Scan each line of the records for the word "values" and extract the ones that have it.

*** Opening of DATA ***

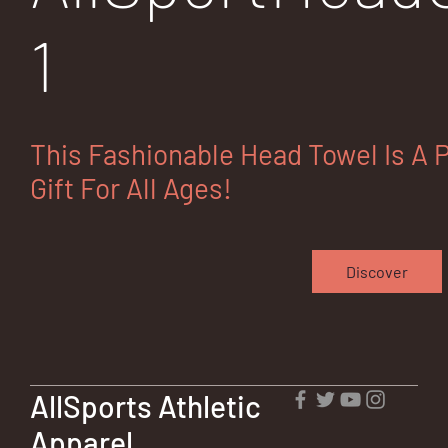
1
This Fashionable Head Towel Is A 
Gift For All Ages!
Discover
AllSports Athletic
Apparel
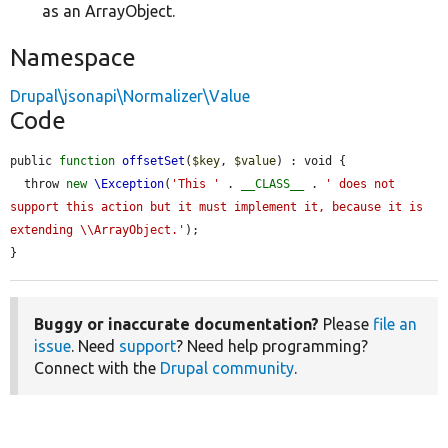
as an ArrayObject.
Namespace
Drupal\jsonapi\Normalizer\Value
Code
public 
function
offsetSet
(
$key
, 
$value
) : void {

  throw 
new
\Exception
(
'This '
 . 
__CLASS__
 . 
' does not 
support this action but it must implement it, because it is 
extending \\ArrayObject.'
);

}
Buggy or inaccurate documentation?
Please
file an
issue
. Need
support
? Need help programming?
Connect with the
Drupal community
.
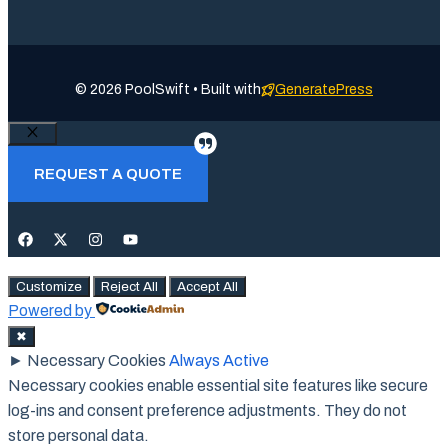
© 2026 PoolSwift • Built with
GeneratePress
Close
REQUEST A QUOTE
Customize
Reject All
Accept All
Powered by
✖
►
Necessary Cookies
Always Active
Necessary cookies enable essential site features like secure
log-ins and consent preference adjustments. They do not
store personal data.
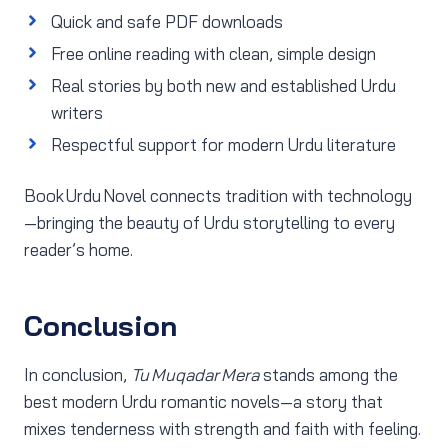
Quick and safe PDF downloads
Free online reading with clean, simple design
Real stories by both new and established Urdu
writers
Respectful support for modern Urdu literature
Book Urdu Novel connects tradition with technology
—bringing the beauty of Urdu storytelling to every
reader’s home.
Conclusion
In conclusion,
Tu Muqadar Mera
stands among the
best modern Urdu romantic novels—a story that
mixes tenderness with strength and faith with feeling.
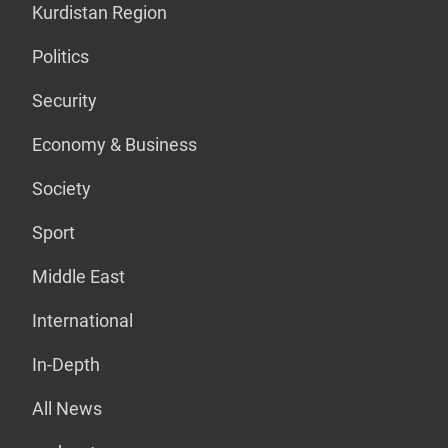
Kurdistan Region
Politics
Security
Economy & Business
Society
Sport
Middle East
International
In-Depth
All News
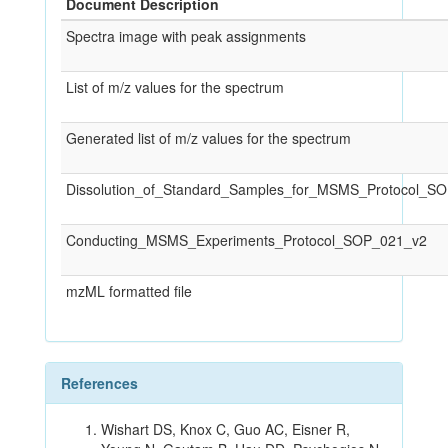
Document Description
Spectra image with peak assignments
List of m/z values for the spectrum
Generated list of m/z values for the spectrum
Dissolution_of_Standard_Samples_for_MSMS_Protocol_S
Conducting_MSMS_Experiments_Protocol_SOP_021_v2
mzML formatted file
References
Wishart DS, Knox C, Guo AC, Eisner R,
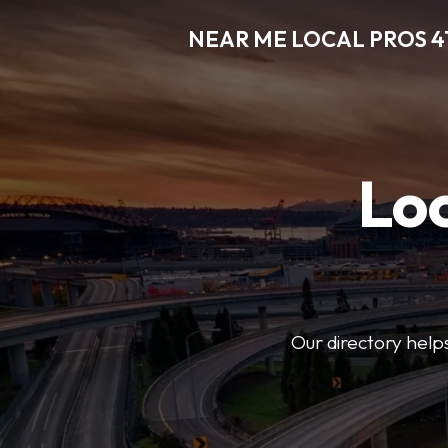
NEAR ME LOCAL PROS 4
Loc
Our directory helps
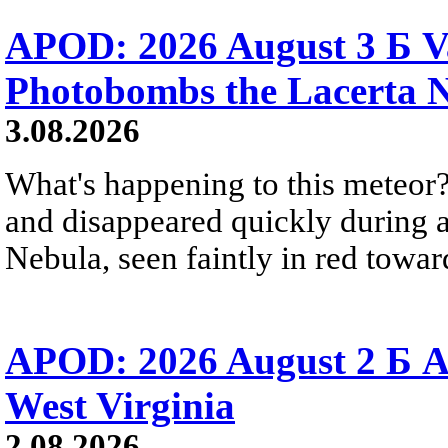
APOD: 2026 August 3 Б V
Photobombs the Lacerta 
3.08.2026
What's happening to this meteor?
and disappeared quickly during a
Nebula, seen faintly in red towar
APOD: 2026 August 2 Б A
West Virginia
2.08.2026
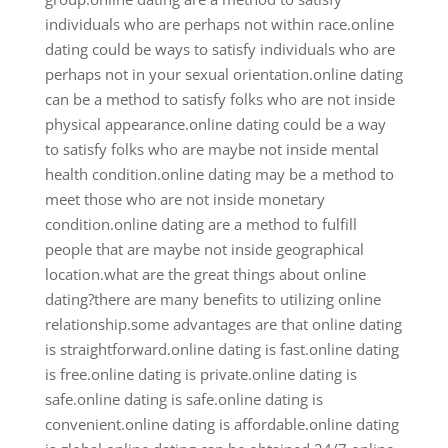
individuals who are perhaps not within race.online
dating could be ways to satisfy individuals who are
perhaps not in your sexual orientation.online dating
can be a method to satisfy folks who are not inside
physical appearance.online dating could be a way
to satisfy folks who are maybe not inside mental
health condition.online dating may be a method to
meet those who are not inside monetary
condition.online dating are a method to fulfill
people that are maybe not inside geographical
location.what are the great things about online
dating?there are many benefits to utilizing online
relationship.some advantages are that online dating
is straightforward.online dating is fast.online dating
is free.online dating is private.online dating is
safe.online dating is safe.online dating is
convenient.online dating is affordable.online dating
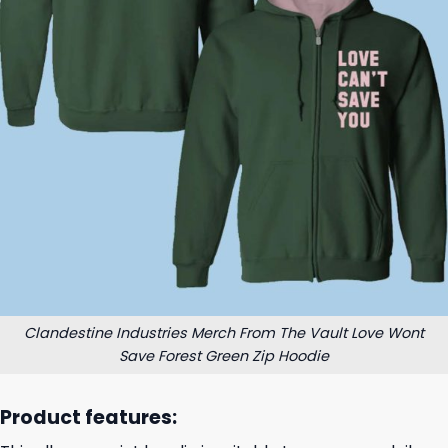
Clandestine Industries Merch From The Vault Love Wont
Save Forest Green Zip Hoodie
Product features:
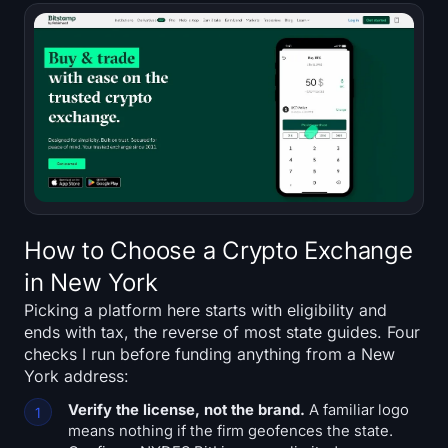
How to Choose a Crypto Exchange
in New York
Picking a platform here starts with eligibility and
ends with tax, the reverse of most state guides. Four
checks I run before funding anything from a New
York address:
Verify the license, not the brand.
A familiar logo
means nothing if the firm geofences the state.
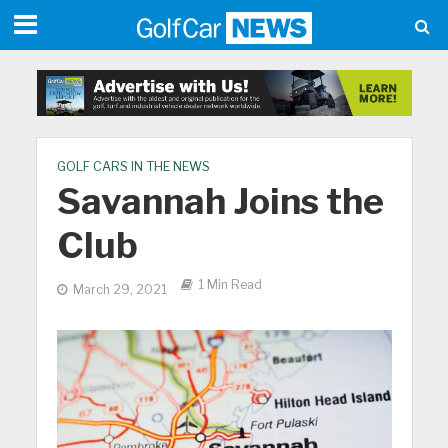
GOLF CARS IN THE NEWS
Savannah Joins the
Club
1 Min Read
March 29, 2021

*** Close of DATA ***
*** Opening of DATA ***

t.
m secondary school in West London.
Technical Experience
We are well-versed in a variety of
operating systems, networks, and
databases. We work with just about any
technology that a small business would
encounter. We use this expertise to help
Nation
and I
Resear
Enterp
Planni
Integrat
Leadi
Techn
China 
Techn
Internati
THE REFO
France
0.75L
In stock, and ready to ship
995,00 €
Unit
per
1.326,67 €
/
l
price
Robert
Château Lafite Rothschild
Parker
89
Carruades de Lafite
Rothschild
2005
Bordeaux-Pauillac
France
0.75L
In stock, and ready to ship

*** Close of DATA ***

• ANSWER BOX:
List of m/z values for the spectrum
Generated list of m/z values for the spectrum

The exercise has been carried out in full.